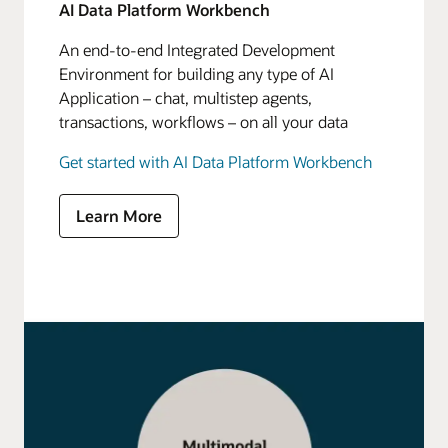
AI Data Platform Workbench
An end-to-end Integrated Development
Environment for building any type of AI
Application – chat, multistep agents,
transactions, workflows – on all your data
Get started with AI Data Platform Workbench
Learn More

•••••

- [DIRECTIONS FOR THIS TASK] Copy from the entries only those lines that hold the word "Platform".

- [ANSWER TO THE PROBLEM]
AI Data Platform Workbench
Get started with AI Data Platform Workbench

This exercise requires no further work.